#### Task goal:
Below are records; count the lines that contain "Outbound" and give only the total.

☆ ☆ ☆ ☆ ☆

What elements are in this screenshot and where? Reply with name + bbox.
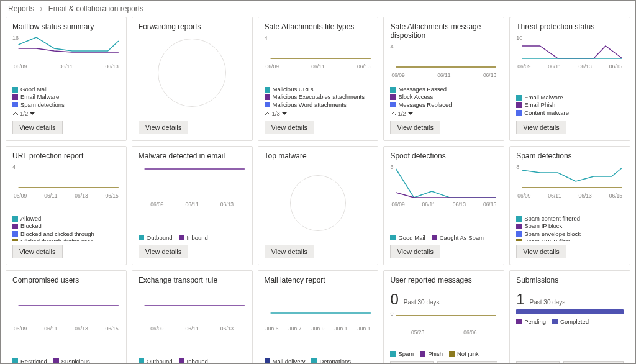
chart: 06/0906/1106/13 — [139, 163, 246, 229]
view-details-button[interactable]: View details — [390, 121, 440, 134]
chart: 4 06/0906/1106/13 — [265, 34, 372, 83]
card-safe-attachments-file-types[interactable]: Safe Attachments file types 4 06/0906/11… — [258, 17, 379, 141]
view-details-button[interactable]: View details — [516, 361, 560, 364]
metric: 0 Past 30 days — [390, 291, 497, 308]
x-axis: 06/0906/1106/1306/15 — [390, 201, 497, 207]
view-details-button[interactable]: View details — [139, 121, 189, 134]
legend: Allowed Blocked Blocked and clicked thro… — [12, 215, 120, 241]
chart: Jun 6Jun 7Jun 9Jun 1Jun 1 — [265, 287, 372, 353]
x-axis: Jun 6Jun 7Jun 9Jun 1Jun 1 — [265, 325, 372, 332]
legend: Restricted Suspicious — [12, 358, 120, 364]
y-axis-max: 0 — [390, 311, 393, 317]
breadcrumb: Reports › Email & collaboration reports — [1, 1, 635, 17]
card-title: Top malware — [265, 152, 372, 160]
legend-pager[interactable]: 1/2 — [390, 110, 497, 117]
view-details-button[interactable]: View details — [265, 121, 315, 134]
card-spam-detections[interactable]: Spam detections 8 06/0906/1106/1306/15 S… — [509, 146, 630, 265]
chart: 06/0906/1106/13 — [139, 287, 246, 353]
legend: Outbound Inbound — [139, 358, 246, 364]
chart: 0 05/2306/06 — [390, 309, 497, 347]
metric: 1 Past 30 days — [516, 291, 624, 308]
legend: Good Mail Email Malware Spam detections — [12, 86, 120, 109]
x-axis: 06/0906/1106/13 — [12, 63, 120, 70]
metric-period: Past 30 days — [530, 299, 566, 306]
card-mailflow-status[interactable]: Mailflow status summary 16 06/0906/1106/… — [6, 17, 127, 141]
chevron-down-icon — [29, 111, 35, 117]
chart: 4 06/0906/1106/1306/15 — [12, 163, 120, 212]
y-axis-max: 16 — [12, 35, 19, 41]
legend-pager[interactable]: 1/3 — [265, 110, 372, 117]
x-axis: 06/0906/1106/1306/15 — [516, 193, 624, 199]
metric-period: Past 30 days — [404, 299, 440, 306]
chart: 16 06/0906/1106/13 — [12, 34, 120, 83]
chevron-down-icon — [407, 111, 414, 117]
view-details-button[interactable]: View details — [390, 361, 434, 364]
go-to-submissions-button[interactable]: Go to Submissions — [437, 361, 497, 364]
legend: Good Mail Caught As Spam — [390, 234, 497, 241]
y-axis-max: 8 — [516, 164, 519, 170]
breadcrumb-root[interactable]: Reports — [8, 4, 34, 13]
card-exchange-transport-rule[interactable]: Exchange transport rule 06/0906/1106/13 … — [132, 270, 253, 364]
legend-pager[interactable]: 1/2 — [12, 110, 120, 117]
card-title: Forwarding reports — [139, 22, 246, 31]
card-mail-latency[interactable]: Mail latency report Jun 6Jun 7Jun 9Jun 1… — [258, 270, 379, 364]
card-submissions[interactable]: Submissions 1 Past 30 days Pending Compl… — [509, 270, 630, 364]
view-details-button[interactable]: View details — [12, 121, 63, 134]
chevron-up-icon — [390, 111, 396, 117]
legend: Outbound Inbound — [139, 234, 246, 241]
card-title: User reported messages — [390, 276, 497, 284]
y-axis-max: 4 — [12, 164, 16, 170]
x-axis: 06/0906/1106/1306/15 — [12, 193, 120, 199]
card-title: Malware detected in email — [139, 152, 246, 160]
view-details-button[interactable]: View details — [12, 245, 63, 258]
card-title: URL protection report — [12, 152, 120, 160]
chevron-down-icon — [281, 111, 288, 117]
card-compromised-users[interactable]: Compromised users 06/0906/1106/1306/15 R… — [6, 270, 127, 364]
progress-bar — [516, 309, 624, 314]
legend: Pending Completed — [516, 318, 624, 325]
card-user-reported-messages[interactable]: User reported messages 0 Past 30 days 0 … — [383, 270, 504, 364]
legend: Email Malware Email Phish Content malwar… — [516, 94, 624, 117]
legend: Spam content filtered Spam IP block Spam… — [516, 215, 624, 241]
card-url-protection[interactable]: URL protection report 4 06/0906/1106/130… — [6, 146, 127, 265]
legend: Malicious URLs Malicious Executables att… — [265, 86, 372, 109]
chart: 06/0906/1106/1306/15 — [12, 287, 120, 353]
view-details-button[interactable]: View details — [265, 245, 315, 258]
chevron-up-icon — [12, 111, 19, 117]
view-details-button[interactable]: View details — [516, 121, 566, 134]
chart: 6 06/0906/1106/1306/15 — [390, 163, 497, 229]
go-to-submissions-button[interactable]: Go to Submissions — [563, 361, 624, 364]
card-forwarding-reports[interactable]: Forwarding reports View details — [132, 17, 253, 141]
y-axis-max: 4 — [265, 35, 268, 41]
card-title: Safe Attachments message disposition — [390, 22, 497, 40]
x-axis: 06/0906/1106/13 — [139, 201, 246, 207]
card-title: Safe Attachments file types — [265, 22, 372, 31]
x-axis: 06/0906/1106/13 — [139, 325, 246, 332]
card-top-malware[interactable]: Top malware View details — [258, 146, 379, 265]
x-axis: 05/2306/06 — [390, 329, 497, 335]
card-title: Mail latency report — [265, 276, 372, 284]
metric-value: 0 — [390, 291, 398, 308]
donut-chart-empty — [158, 39, 226, 107]
legend: Mail delivery Detonations — [265, 358, 372, 364]
chart: 10 06/0906/1106/1306/15 — [516, 34, 624, 91]
card-malware-detected[interactable]: Malware detected in email 06/0906/1106/1… — [132, 146, 253, 265]
card-safe-attachments-disposition[interactable]: Safe Attachments message disposition 4 0… — [383, 17, 504, 141]
legend: Spam Phish Not junk — [390, 350, 497, 357]
reports-page: Reports › Email & collaboration reports … — [0, 0, 636, 364]
card-title: Spam detections — [516, 152, 624, 160]
x-axis: 06/0906/1106/1306/15 — [12, 325, 120, 332]
card-title: Mailflow status summary — [12, 22, 120, 31]
chevron-up-icon — [265, 111, 271, 117]
y-axis-max: 10 — [516, 35, 522, 41]
chart: 8 06/0906/1106/1306/15 — [516, 163, 624, 212]
y-axis-max: 6 — [390, 164, 393, 170]
y-axis-max: 4 — [390, 43, 393, 50]
view-details-button[interactable]: View details — [390, 245, 440, 258]
card-title: Spoof detections — [390, 152, 497, 160]
view-details-button[interactable]: View details — [139, 245, 189, 258]
legend: Messages Passed Block Access Messages Re… — [390, 86, 497, 109]
view-details-button[interactable]: View details — [516, 245, 566, 258]
card-threat-protection-status[interactable]: Threat protection status 10 06/0906/1106… — [509, 17, 630, 141]
card-spoof-detections[interactable]: Spoof detections 6 06/0906/1106/1306/15 … — [383, 146, 504, 265]
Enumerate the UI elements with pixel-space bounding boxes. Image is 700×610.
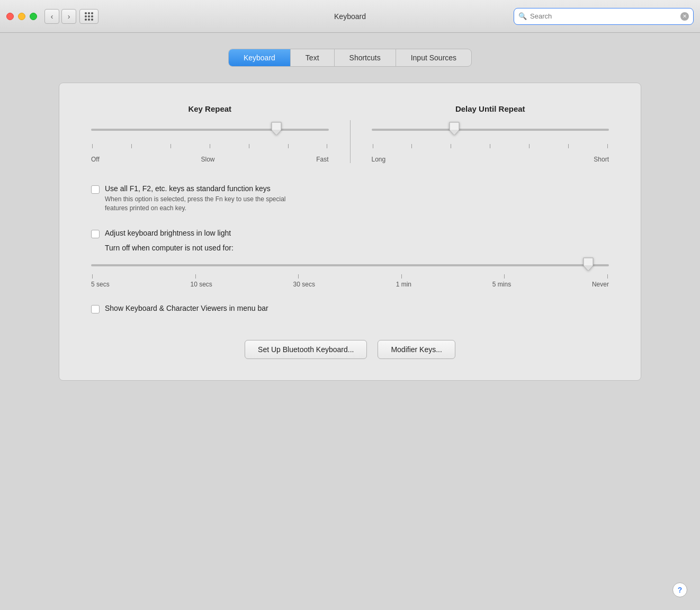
slider-divider (350, 120, 351, 163)
keyboard-panel: Key Repeat (59, 83, 641, 381)
character-viewer-checkbox[interactable] (91, 305, 100, 313)
delay-repeat-section: Delay Until Repeat (372, 104, 609, 163)
brightness-checkbox[interactable] (91, 230, 100, 238)
maximize-button[interactable] (30, 13, 37, 20)
search-input[interactable] (530, 12, 677, 20)
character-viewer-label: Show Keyboard & Character Viewers in men… (105, 304, 268, 312)
brightness-label-never: Never (592, 281, 609, 288)
brightness-row: Adjust keyboard brightness in low light (91, 229, 609, 238)
grid-button[interactable] (79, 9, 98, 24)
brightness-section: Adjust keyboard brightness in low light … (91, 229, 609, 288)
key-repeat-label-off: Off (91, 156, 100, 163)
tab-keyboard[interactable]: Keyboard (229, 49, 291, 66)
main-content: Keyboard Text Shortcuts Input Sources Ke… (0, 33, 700, 610)
window-title: Keyboard (334, 12, 366, 21)
traffic-lights (6, 13, 37, 20)
delay-repeat-label-short: Short (594, 156, 609, 163)
brightness-label-5secs: 5 secs (91, 281, 110, 288)
brightness-label-5mins: 5 mins (492, 281, 511, 288)
sliders-section: Key Repeat (91, 104, 609, 163)
brightness-slider[interactable] (91, 257, 609, 273)
key-repeat-label-fast: Fast (316, 156, 328, 163)
bluetooth-keyboard-button[interactable]: Set Up Bluetooth Keyboard... (245, 340, 367, 359)
brightness-thumb[interactable] (582, 257, 594, 272)
delay-repeat-slider[interactable] (372, 122, 609, 138)
brightness-label-30secs: 30 secs (293, 281, 315, 288)
svg-marker-5 (584, 265, 593, 271)
help-button[interactable]: ? (672, 582, 687, 597)
delay-repeat-labels: Long Short (372, 156, 609, 163)
modifier-keys-button[interactable]: Modifier Keys... (378, 340, 455, 359)
fkeys-checkbox[interactable] (91, 185, 100, 194)
brightness-label: Adjust keyboard brightness in low light (105, 229, 231, 237)
key-repeat-title: Key Repeat (188, 104, 231, 113)
back-button[interactable]: ‹ (44, 9, 59, 24)
titlebar: ‹ › Keyboard 🔍 ✕ (0, 0, 700, 33)
fkeys-label: Use all F1, F2, etc. keys as standard fu… (105, 184, 286, 193)
key-repeat-thumb[interactable] (271, 121, 282, 136)
minimize-button[interactable] (18, 13, 25, 20)
brightness-label-1min: 1 min (396, 281, 411, 288)
delay-repeat-label-long: Long (372, 156, 386, 163)
key-repeat-labels: Off Slow Fast (91, 156, 329, 163)
tab-text[interactable]: Text (291, 49, 335, 66)
svg-marker-3 (450, 130, 459, 135)
key-repeat-section: Key Repeat (91, 104, 329, 163)
nav-buttons: ‹ › (44, 9, 76, 24)
fkeys-label-group: Use all F1, F2, etc. keys as standard fu… (105, 184, 286, 213)
tab-input-sources[interactable]: Input Sources (396, 49, 471, 66)
tab-shortcuts[interactable]: Shortcuts (335, 49, 396, 66)
fkeys-desc: When this option is selected, press the … (105, 195, 286, 213)
key-repeat-label-slow: Slow (201, 156, 214, 163)
close-button[interactable] (6, 13, 14, 20)
delay-repeat-thumb[interactable] (448, 121, 460, 136)
svg-marker-1 (272, 130, 281, 135)
forward-button[interactable]: › (61, 9, 76, 24)
fkeys-row: Use all F1, F2, etc. keys as standard fu… (91, 184, 609, 213)
search-icon: 🔍 (518, 12, 527, 20)
turn-off-label: Turn off when computer is not used for: (105, 244, 609, 252)
character-viewer-row: Show Keyboard & Character Viewers in men… (91, 304, 609, 313)
delay-repeat-title: Delay Until Repeat (455, 104, 525, 113)
tab-bar: Keyboard Text Shortcuts Input Sources (228, 49, 472, 67)
brightness-label-10secs: 10 secs (190, 281, 212, 288)
key-repeat-slider[interactable] (91, 122, 329, 138)
bottom-buttons: Set Up Bluetooth Keyboard... Modifier Ke… (91, 340, 609, 359)
search-bar: 🔍 ✕ (514, 8, 694, 25)
search-clear-button[interactable]: ✕ (680, 12, 689, 21)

☆ ☆ ☆ ☆ ☆

#### Task answer:
2